WHAT TO WORK ON
Give back the records below verbatim, please, but without a single image.

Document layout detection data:
————
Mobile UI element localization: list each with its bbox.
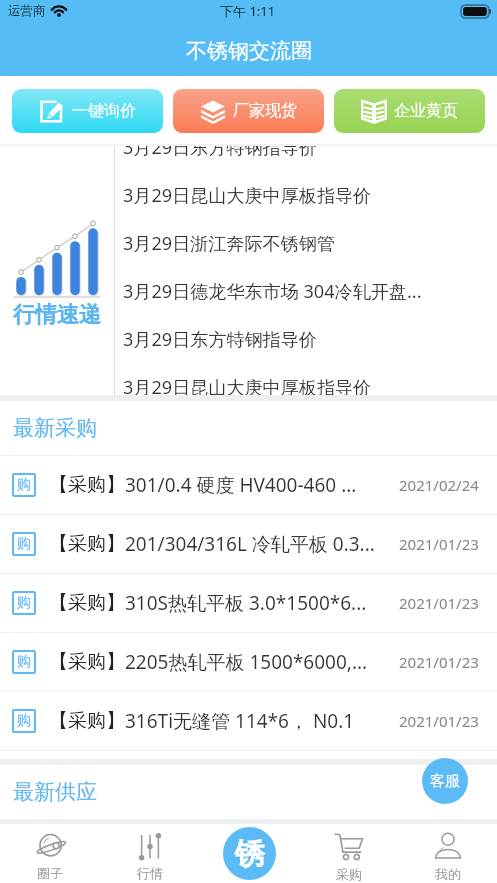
staticText: 【采购】 bbox=[49, 709, 125, 733]
staticText: 行情 bbox=[137, 865, 163, 881]
staticText: 采购 bbox=[336, 866, 362, 882]
button[interactable]: 购 bbox=[0, 692, 497, 750]
staticText: 【采购】 bbox=[49, 473, 125, 497]
staticText: 不锈钢交流圈 bbox=[186, 38, 312, 64]
staticText: 【采购】 bbox=[49, 591, 125, 615]
button[interactable]: 企业黄页 bbox=[334, 89, 485, 133]
staticText: 客服 bbox=[430, 772, 460, 791]
staticText: 2021/02/24 bbox=[399, 475, 479, 495]
button[interactable]: 3月29日德龙华东市场 304冷轧开盘... bbox=[115, 267, 497, 315]
button[interactable]: 购 bbox=[0, 633, 497, 691]
staticText: 2021/01/23 bbox=[399, 711, 479, 731]
staticText: 316Ti无缝管 114*6， N0.1 bbox=[125, 708, 355, 734]
button[interactable]: 行情 bbox=[100, 824, 200, 883]
button[interactable]: 圈子 bbox=[0, 824, 100, 883]
staticText: 企业黄页 bbox=[394, 101, 458, 121]
staticText: 最新采购 bbox=[13, 415, 97, 441]
staticText: 锈 bbox=[235, 835, 265, 873]
button[interactable]: 购 bbox=[0, 456, 497, 514]
staticText: 购 bbox=[17, 594, 31, 612]
button[interactable]: 厂家现货 bbox=[173, 89, 324, 133]
button[interactable]: 首页 bbox=[223, 827, 276, 880]
staticText: 【采购】 bbox=[49, 532, 125, 556]
staticText: 最新供应 bbox=[13, 779, 97, 805]
staticText: 3月29日德龙华东市场 304冷轧开盘... bbox=[123, 279, 422, 304]
staticText: 下午 1:11 bbox=[220, 2, 276, 20]
staticText: 2021/01/23 bbox=[399, 652, 479, 672]
staticText: 3月29日昆山大庚中厚板指导价 bbox=[123, 183, 372, 208]
button[interactable]: 3月29日东方特钢指导价 bbox=[115, 315, 497, 363]
staticText: 201/304/316L 冷轧平板 0.3... bbox=[125, 531, 375, 557]
button[interactable]: 一键询价 bbox=[12, 89, 163, 133]
staticText: 厂家现货 bbox=[233, 101, 297, 121]
staticText: 3月29日浙江奔际不锈钢管 bbox=[123, 231, 335, 256]
button[interactable]: 我的 bbox=[398, 824, 497, 883]
button[interactable]: 采购 bbox=[299, 824, 398, 883]
staticText: 3月29日东方特钢指导价 bbox=[123, 146, 317, 160]
staticText: 一键询价 bbox=[72, 101, 136, 121]
button[interactable]: 3月29日昆山大庚中厚板指导价 bbox=[115, 171, 497, 219]
staticText: 行情速递 bbox=[13, 301, 101, 329]
staticText: 圈子 bbox=[37, 865, 63, 881]
button[interactable]: 3月29日昆山大庚中厚板指导价 bbox=[115, 363, 497, 395]
button[interactable]: 客服 bbox=[422, 758, 468, 804]
staticText: 购 bbox=[17, 653, 31, 671]
staticText: 【采购】 bbox=[49, 650, 125, 674]
staticText: 2021/01/23 bbox=[399, 593, 479, 613]
staticText: 我的 bbox=[435, 866, 461, 882]
button[interactable]: 3月29日浙江奔际不锈钢管 bbox=[115, 219, 497, 267]
staticText: 310S热轧平板 3.0*1500*6... bbox=[125, 590, 367, 616]
staticText: 2021/01/23 bbox=[399, 534, 479, 554]
staticText: 运营商 bbox=[8, 3, 46, 19]
staticText: 购 bbox=[17, 535, 31, 553]
button[interactable]: 购 bbox=[0, 574, 497, 632]
button[interactable]: 3月29日东方特钢指导价 bbox=[115, 146, 497, 171]
staticText: 2205热轧平板 1500*6000,... bbox=[125, 649, 368, 675]
staticText: 购 bbox=[17, 476, 31, 494]
staticText: 购 bbox=[17, 712, 31, 730]
staticText: 3月29日昆山大庚中厚板指导价 bbox=[123, 375, 372, 395]
staticText: 3月29日东方特钢指导价 bbox=[123, 327, 317, 352]
staticText: 301/0.4 硬度 HV400-460 ... bbox=[125, 472, 357, 498]
button[interactable]: 购 bbox=[0, 515, 497, 573]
————
REPLY TO THE TASK
Mobile UI element localization: list each with its bbox.
staticText: 【采购】 bbox=[49, 709, 125, 733]
staticText: 行情 bbox=[137, 865, 163, 881]
staticText: 采购 bbox=[336, 866, 362, 882]
button[interactable]: 购 bbox=[0, 692, 497, 750]
staticText: 【采购】 bbox=[49, 473, 125, 497]
staticText: 不锈钢交流圈 bbox=[186, 38, 312, 64]
staticText: 【采购】 bbox=[49, 591, 125, 615]
button[interactable]: 企业黄页 bbox=[334, 89, 485, 133]
staticText: 客服 bbox=[430, 772, 460, 791]
staticText: 2021/02/24 bbox=[399, 475, 479, 495]
button[interactable]: 3月29日德龙华东市场 304冷轧开盘... bbox=[115, 267, 497, 315]
button[interactable]: 购 bbox=[0, 633, 497, 691]
staticText: 2021/01/23 bbox=[399, 711, 479, 731]
staticText: 316Ti无缝管 114*6， N0.1 bbox=[125, 708, 355, 734]
button[interactable]: 行情 bbox=[100, 824, 200, 883]
button[interactable]: 圈子 bbox=[0, 824, 100, 883]
staticText: 企业黄页 bbox=[394, 101, 458, 121]
staticText: 最新采购 bbox=[13, 415, 97, 441]
staticText: 锈 bbox=[235, 835, 265, 873]
button[interactable]: 购 bbox=[0, 456, 497, 514]
staticText: 购 bbox=[17, 594, 31, 612]
button[interactable]: 厂家现货 bbox=[173, 89, 324, 133]
button[interactable]: 首页 bbox=[223, 827, 276, 880]
staticText: 【采购】 bbox=[49, 532, 125, 556]
staticText: 最新供应 bbox=[13, 779, 97, 805]
staticText: 3月29日德龙华东市场 304冷轧开盘... bbox=[123, 279, 422, 304]
staticText: 下午 1:11 bbox=[220, 2, 276, 20]
staticText: 2021/01/23 bbox=[399, 652, 479, 672]
staticText: 3月29日昆山大庚中厚板指导价 bbox=[123, 183, 372, 208]
button[interactable]: 3月29日东方特钢指导价 bbox=[115, 315, 497, 363]
staticText: 201/304/316L 冷轧平板 0.3... bbox=[125, 531, 375, 557]
button[interactable]: 一键询价 bbox=[12, 89, 163, 133]
staticText: 厂家现货 bbox=[233, 101, 297, 121]
staticText: 3月29日浙江奔际不锈钢管 bbox=[123, 231, 335, 256]
button[interactable]: 我的 bbox=[398, 824, 497, 883]
button[interactable]: 采购 bbox=[299, 824, 398, 883]
staticText: 3月29日东方特钢指导价 bbox=[123, 146, 317, 160]
staticText: 一键询价 bbox=[72, 101, 136, 121]
button[interactable]: 3月29日昆山大庚中厚板指导价 bbox=[115, 171, 497, 219]
staticText: 行情速递 bbox=[13, 301, 101, 329]
staticText: 圈子 bbox=[37, 865, 63, 881]
button[interactable]: 3月29日昆山大庚中厚板指导价 bbox=[115, 363, 497, 395]
button[interactable]: 客服 bbox=[422, 758, 468, 804]
staticText: 购 bbox=[17, 653, 31, 671]
staticText: 【采购】 bbox=[49, 650, 125, 674]
staticText: 2021/01/23 bbox=[399, 593, 479, 613]
staticText: 我的 bbox=[435, 866, 461, 882]
button[interactable]: 3月29日浙江奔际不锈钢管 bbox=[115, 219, 497, 267]
staticText: 310S热轧平板 3.0*1500*6... bbox=[125, 590, 367, 616]
staticText: 2021/01/23 bbox=[399, 534, 479, 554]
staticText: 运营商 bbox=[8, 3, 46, 19]
staticText: 购 bbox=[17, 535, 31, 553]
button[interactable]: 购 bbox=[0, 574, 497, 632]
button[interactable]: 3月29日东方特钢指导价 bbox=[115, 146, 497, 171]
staticText: 2205热轧平板 1500*6000,... bbox=[125, 649, 368, 675]
staticText: 购 bbox=[17, 476, 31, 494]
staticText: 购 bbox=[17, 712, 31, 730]
staticText: 3月29日昆山大庚中厚板指导价 bbox=[123, 375, 372, 395]
staticText: 3月29日东方特钢指导价 bbox=[123, 327, 317, 352]
staticText: 301/0.4 硬度 HV400-460 ... bbox=[125, 472, 357, 498]
button[interactable]: 购 bbox=[0, 515, 497, 573]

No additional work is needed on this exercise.